Yorkshire urged to take in 50 refugees – at £20,000 a head
LEADERS OF local authorities in North Yorkshire have agreed to urge their councils to take part in the Government’s future refugee resettlement scheme from next year.
It comes after Home Secretary Sajid Javid confirmed the UK plans to resettle around 5,000 of the world’s most vulnerable refugees in the first year of the new scheme, adding to the near-16,000 resettled in the country since 2015 under the Vulnerable Persons Resettlement Scheme.
A meeting of Local Government North Yorkshire and York heard it had been proposed the county took a “more conservative target” of an average of 50 refugees being resettled each year due to a lack of available
and suitable housing in the county.
Officials said 50 people would equate to one per cent of the envisaged national programme of 5,000 refugees a year.

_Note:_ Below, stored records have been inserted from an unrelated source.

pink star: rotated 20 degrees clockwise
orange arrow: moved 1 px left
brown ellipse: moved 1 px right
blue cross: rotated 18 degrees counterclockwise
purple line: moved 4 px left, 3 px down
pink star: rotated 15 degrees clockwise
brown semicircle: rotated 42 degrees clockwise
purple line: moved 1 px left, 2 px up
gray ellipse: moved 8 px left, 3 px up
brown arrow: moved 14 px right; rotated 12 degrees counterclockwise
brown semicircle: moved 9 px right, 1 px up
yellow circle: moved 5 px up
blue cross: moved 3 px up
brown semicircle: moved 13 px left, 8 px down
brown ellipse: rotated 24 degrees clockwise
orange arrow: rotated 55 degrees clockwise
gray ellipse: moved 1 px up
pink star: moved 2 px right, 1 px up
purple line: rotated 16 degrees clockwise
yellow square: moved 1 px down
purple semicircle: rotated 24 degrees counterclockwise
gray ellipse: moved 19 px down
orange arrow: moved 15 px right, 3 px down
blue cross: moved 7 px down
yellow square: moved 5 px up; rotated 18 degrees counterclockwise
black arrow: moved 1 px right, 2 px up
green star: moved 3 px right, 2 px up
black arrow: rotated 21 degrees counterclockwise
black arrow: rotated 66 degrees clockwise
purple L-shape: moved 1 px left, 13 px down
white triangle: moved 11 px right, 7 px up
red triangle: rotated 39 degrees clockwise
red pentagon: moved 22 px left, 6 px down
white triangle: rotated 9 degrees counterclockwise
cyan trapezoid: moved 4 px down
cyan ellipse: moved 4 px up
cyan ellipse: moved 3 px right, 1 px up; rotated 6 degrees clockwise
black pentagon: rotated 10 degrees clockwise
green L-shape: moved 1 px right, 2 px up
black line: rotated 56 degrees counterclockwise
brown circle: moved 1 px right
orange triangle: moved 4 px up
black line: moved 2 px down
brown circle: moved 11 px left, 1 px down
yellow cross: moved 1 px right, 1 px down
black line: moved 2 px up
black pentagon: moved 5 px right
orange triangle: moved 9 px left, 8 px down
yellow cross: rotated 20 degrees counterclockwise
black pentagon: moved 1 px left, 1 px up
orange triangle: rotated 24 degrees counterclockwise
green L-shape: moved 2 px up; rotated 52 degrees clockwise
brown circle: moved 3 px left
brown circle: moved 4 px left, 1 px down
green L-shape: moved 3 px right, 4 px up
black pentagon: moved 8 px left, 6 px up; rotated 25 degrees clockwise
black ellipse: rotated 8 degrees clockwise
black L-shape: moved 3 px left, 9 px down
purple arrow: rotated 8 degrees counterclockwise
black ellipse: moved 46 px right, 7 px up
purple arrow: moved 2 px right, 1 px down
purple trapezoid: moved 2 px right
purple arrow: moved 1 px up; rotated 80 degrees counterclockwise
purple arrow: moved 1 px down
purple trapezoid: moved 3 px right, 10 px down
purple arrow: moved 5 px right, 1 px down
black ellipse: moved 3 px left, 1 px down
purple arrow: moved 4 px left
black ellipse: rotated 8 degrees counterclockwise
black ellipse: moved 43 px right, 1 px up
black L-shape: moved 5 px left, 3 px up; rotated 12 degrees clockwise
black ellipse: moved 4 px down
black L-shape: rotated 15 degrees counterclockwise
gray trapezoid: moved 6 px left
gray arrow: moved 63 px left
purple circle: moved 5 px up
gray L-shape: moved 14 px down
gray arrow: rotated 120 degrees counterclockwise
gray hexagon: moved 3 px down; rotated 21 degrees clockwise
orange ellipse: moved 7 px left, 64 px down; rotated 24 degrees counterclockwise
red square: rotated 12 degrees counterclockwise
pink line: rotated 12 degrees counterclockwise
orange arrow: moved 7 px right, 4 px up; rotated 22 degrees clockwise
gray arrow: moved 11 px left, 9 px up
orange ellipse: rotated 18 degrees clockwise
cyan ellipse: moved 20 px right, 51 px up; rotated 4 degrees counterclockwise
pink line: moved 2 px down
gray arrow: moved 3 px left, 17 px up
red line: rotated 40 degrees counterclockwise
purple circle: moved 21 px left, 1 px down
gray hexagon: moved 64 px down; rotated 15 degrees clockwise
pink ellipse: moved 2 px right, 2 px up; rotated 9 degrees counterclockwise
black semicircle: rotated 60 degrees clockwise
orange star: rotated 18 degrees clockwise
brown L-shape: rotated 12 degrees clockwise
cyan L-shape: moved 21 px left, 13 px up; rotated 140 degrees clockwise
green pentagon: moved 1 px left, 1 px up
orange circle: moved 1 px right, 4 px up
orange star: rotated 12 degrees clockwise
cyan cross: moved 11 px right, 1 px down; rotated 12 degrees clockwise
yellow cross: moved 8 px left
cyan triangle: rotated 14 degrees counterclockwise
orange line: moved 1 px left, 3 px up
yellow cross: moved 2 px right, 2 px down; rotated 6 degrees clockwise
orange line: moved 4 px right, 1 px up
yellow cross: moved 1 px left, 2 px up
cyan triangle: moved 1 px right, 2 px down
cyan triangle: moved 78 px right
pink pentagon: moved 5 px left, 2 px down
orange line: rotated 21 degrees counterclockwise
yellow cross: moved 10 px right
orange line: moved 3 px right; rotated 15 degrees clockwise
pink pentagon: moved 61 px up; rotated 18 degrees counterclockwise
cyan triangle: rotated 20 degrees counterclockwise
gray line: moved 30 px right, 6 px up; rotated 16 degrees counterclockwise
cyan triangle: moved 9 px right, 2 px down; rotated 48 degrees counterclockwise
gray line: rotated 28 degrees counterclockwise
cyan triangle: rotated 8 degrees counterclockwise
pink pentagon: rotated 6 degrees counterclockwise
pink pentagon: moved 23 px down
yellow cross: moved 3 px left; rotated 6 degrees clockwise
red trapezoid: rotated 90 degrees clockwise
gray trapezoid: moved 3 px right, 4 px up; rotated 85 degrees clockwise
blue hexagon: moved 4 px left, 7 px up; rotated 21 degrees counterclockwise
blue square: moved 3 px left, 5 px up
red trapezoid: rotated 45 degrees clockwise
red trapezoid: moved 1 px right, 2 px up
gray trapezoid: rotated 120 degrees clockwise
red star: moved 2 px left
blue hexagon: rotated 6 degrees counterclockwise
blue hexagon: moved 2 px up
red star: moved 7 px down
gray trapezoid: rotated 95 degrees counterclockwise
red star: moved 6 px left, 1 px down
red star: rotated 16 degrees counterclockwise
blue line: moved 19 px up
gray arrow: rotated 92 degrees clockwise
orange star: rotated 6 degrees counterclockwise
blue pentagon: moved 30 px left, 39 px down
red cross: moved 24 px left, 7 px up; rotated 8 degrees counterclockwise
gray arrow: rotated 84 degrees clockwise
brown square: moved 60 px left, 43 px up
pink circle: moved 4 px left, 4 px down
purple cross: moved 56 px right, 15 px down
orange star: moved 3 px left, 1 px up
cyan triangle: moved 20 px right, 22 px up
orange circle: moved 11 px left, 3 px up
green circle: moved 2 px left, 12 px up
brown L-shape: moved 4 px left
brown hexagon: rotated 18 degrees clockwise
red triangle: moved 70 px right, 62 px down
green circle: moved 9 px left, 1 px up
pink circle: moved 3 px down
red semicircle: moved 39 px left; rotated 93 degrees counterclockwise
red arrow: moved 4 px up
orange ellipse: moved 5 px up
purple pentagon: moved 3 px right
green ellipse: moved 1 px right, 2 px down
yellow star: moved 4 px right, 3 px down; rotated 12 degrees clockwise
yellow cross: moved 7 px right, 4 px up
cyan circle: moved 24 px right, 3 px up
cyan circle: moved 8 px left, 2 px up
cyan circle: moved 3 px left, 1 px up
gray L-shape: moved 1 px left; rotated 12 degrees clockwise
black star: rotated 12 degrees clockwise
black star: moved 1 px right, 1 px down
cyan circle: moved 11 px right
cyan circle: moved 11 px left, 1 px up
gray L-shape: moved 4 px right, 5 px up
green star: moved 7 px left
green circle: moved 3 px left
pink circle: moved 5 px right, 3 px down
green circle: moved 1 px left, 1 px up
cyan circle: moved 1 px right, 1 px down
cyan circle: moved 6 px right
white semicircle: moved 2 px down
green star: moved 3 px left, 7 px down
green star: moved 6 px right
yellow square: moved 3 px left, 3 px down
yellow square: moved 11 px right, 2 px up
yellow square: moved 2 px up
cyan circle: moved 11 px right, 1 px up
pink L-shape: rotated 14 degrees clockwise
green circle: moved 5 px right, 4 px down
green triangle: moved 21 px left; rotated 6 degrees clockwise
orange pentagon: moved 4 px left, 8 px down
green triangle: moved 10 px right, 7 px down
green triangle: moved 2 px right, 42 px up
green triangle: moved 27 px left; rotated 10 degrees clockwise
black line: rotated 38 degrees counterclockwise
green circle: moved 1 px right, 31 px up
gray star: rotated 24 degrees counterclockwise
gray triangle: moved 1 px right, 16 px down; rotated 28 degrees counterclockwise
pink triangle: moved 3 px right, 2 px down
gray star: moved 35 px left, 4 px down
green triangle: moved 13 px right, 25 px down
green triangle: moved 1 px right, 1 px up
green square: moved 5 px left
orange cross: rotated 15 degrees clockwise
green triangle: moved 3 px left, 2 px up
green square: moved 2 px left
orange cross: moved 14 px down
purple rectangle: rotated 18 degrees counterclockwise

They told the meeting local authorities would receive £20,000 per refugee over five years, plus an additional amount to provide education for refugees aged 13 to 18.
Selby District Council leader Mark Crane warned against selecting a few families to move into an area at any one time, saying refugees often gravitated towards places with people from similar backgrounds.
Officers said of the 45 refugee families that had been resettled in North Yorkshire in recent years, seven had moved out of the county, the majority to be with their extended family elsewhere in the country.
Helen Grant, deputy leader of Richmondshire District Council, said the scheme had been very successful in the district.